Ankeny v. Governor of Indiana (Indiana 2008 Appellate Court) ruling: "Based upon the language of Article II, Section 1, Clause 4 and the guidance provided by Wong Kim Ark, we conclude that persons born within the borders of the United States are "natural born Citizens" for Article II, Section 1 purposes, regardless of the citizenship of their parents."
Voeltz v.
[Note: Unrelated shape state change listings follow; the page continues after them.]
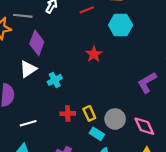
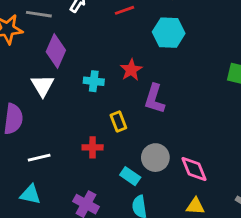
white triangle: (28, 69) -> (43, 86), turned -30
cyan cross: (55, 80) -> (94, 81), moved, turned 32
purple L-shape: (147, 82) -> (155, 99), moved, turned -45
yellow rectangle: (89, 113) -> (118, 122), moved

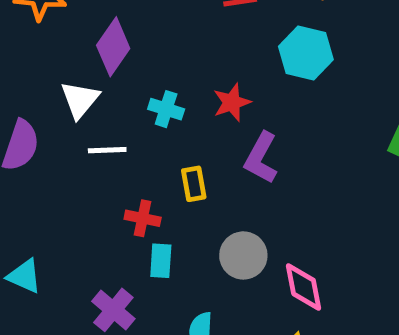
white line: (39, 158) -> (107, 150), moved
cyan rectangle: (130, 176) -> (161, 261), moved, turned 48

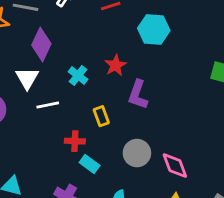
cyan cross: (166, 109) -> (78, 75), turned 30
cyan rectangle: (161, 261) -> (90, 164), turned -48

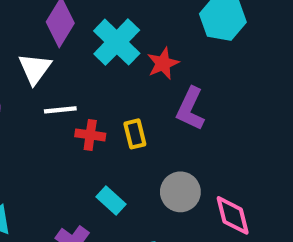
cyan cross: (78, 75) -> (117, 42), moved, size x1.6
red cross: (75, 141) -> (90, 135), moved

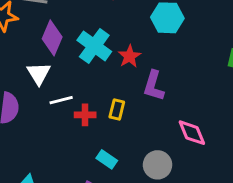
yellow rectangle: (135, 134) -> (117, 109), turned 36
gray circle: (180, 192) -> (158, 165), moved
pink diamond: (233, 215) -> (192, 133), moved

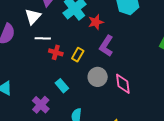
gray circle: (158, 165) -> (98, 77), moved

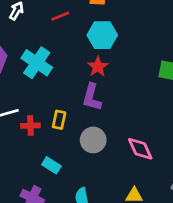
red star: (96, 22) -> (98, 67), moved
pink diamond: (123, 84) -> (140, 149), moved

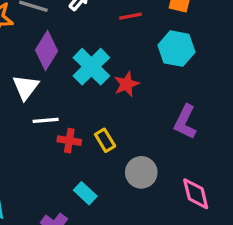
red star: (98, 67) -> (126, 84), moved
purple L-shape: (92, 97) -> (185, 122), moved
yellow rectangle: (59, 120) -> (105, 140), turned -54

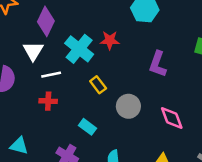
cyan cross: (91, 67) -> (79, 49), moved
red star: (126, 84) -> (110, 40), turned 30
red cross: (69, 141) -> (48, 101), moved

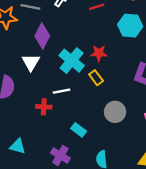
white line: (51, 75) -> (62, 91), moved
yellow rectangle: (98, 85) -> (96, 78), moved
Obama (Voeltz I) (Florida 2012) ruling: "However, the United States Supreme Court has concluded that [e]very person born in the United States, and subject to the jurisdiction thereof, becomes at once a citizen of the United States. Other courts that have considered the issue in the context of challenges to the qualifications of candidates for the office of President of the United States have come to the same conclusion.",
Allen v. Obama (Arizona 2012) ruling: "Most importantly, Arizona courts are bound by United States Supreme Court precedent in construing the United States Constitution, Arizona v. Jay J. Garfield Bldg. Co. , 39 Ariz. 45, 54, ...(1931), and this precedent fully supports that President Obama is a natural born citizen under the Constitution and thus qualified to hold the office of President. Contrary to Plaintiffs assertion, Minor v. Happersett, ...(1874), does not hold otherwise"
Farrar (et al.) v. Obama (Georgia 2012) ruling: "In 2009, The Indiana Court rejected the argument that Mr. Obama was ineligible, stating that children born within the United States are natural born citizens, regardless of the citizenship of their parents. This Court finds the decision and analysis of [Ankeny] persuasive."
Voeltz v. Obama (Voeltz II) (Florida 2012), "In addition, to the extent that the complaint alleges that President Obama is not a natural born citizen even though born within the United States, the Court is in agreement with other courts that have considered this issue, namely, that persons born within the borders of the United States are natural born citizens for Article II, Section I purposes, regardless of the citizenship of their parents. See United States v. Wong Kim Ark, 169 U.S. 649"
Fair v. Obama (Maryland, 2012) ruling, The issue of the definition of natural born citizen is thus firmly resolved by the prior United States Supreme Court in a prior opinion [Wong Kim Ark], and as this Court sees it, that holding is binding on the ultimate issue in this case.
this Court does not believe that it has the discretion to simply disregard a holding which clearly applies to the definition of natural born citizen as it applies to President Obama."